For all author emails, please log on.

BMC Plant Biology 2013, 13:83  doi:10.1186/1471-2229-13-83


The electronic version of this article is the complete one and can be found online at: http://www.biomedcentral.com/1471-2229/13/83


Received:21 January 2013
Accepted:16 May 2013
Published:20 May 2013

© 2013 Yim et al.; licensee BioMed Central Ltd.

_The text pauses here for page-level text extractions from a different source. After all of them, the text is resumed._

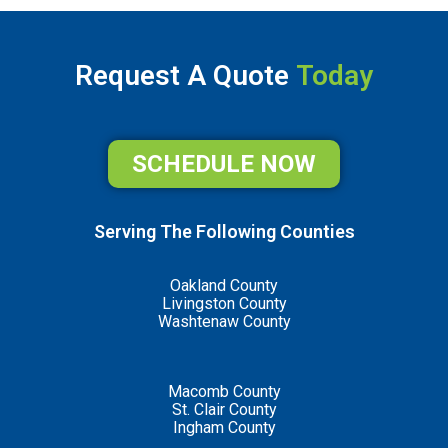
Request A Quote
Today
SCHEDULE NOW
Serving The Following Counties
Oakland County
Livingston County
Washtenaw County
Macomb County
St. Clair County
Ingham County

This is an Open Access article distributed under the terms of the Creative Commons Attribution License (http://creativecommons.org/licenses/by/2.0), which permits unrestricted use, distribution, and reproduction in any medium, provided the original work is properly cited.

Abstract

Background

The PLAnt co-EXpression database (PLANEX) is a new internet-based database for plant gene analysis. PLANEX (http://planex.plantbioinformatics.org webcite) contains publicly available GeneChip data obtained from the Gene Expression Omnibus (GEO) of the National Center for Biotechnology Information (NCBI). PLANEX is a genome-wide co-expression database, which allows for the functional identification of genes from a wide variety of experimental designs. It can be used for the characterization of genes for functional identification and analysis of a gene’s dependency among other genes. Gene co-expression databases have been developed for other species, but gene co-expression information for plants is currently limited.

Description

We constructed PLANEX as a list of co-expressed genes and functional annotations for Arabidopsis thaliana, Glycine max, Hordeum vulgare, Oryza sativa, Solanum lycopersicum, Triticum aestivum, Vitis vinifera and Zea mays. PLANEX reports Pearson’s correlation coefficients (PCCs; r-values) that distribute from a gene of interest for a given microarray platform set corresponding to a particular organism. To support PCCs, PLANEX performs an enrichment test of Gene Ontology terms and Cohen’s Kappa value to compare functional similarity for all genes in the co-expression database. PLANEX draws a cluster network with co-expressed genes, which is estimated using the k-mean method. To construct PLANEX, a variety of datasets were interpreted by the IBM supercomputer Advanced Interactive eXecutive (AIX) in a supercomputing center.

Conclusion

PLANEX provides a correlation database, a cluster network and an interpretation of enrichment test results for eight plant species. A typical co-expressed gene generates lists of co-expression data that contain hundreds of genes of interest for enrichment analysis. Also, co-expressed genes can be identified and cataloged in terms of comparative genomics by using the ‘Co-expression gene compare’ feature. This type of analysis will help interpret experimental data and determine whether there is a common term among genes of interest.

Keywords:
Co-expression; Database; Pearson’s correlation coefficients; Clustering

Background

A combination of methodologies from the fields of genomics, proteomics and bioinformatics provides a powerful approach to investigating biological processes. Biological functions of genes are usually determined by the interaction of a protein or gene product, and gene expressions are frequently related in biological processes. Therefore, co-expressed genes might be related in a biological pathway and may provide information critical for understanding complex biological systems [1,2]. Many technical approaches have been used in genome-wide experiments, and the ability to measure the regulation of several thousand genes simultaneously has revolutionized the way biological processes are analyzed. To understand biological systems, co-expression data have been used in a wide variety of experimental designs, including gene targeting, regulatory investigations and identification of potential partners in protein-protein interactions [3].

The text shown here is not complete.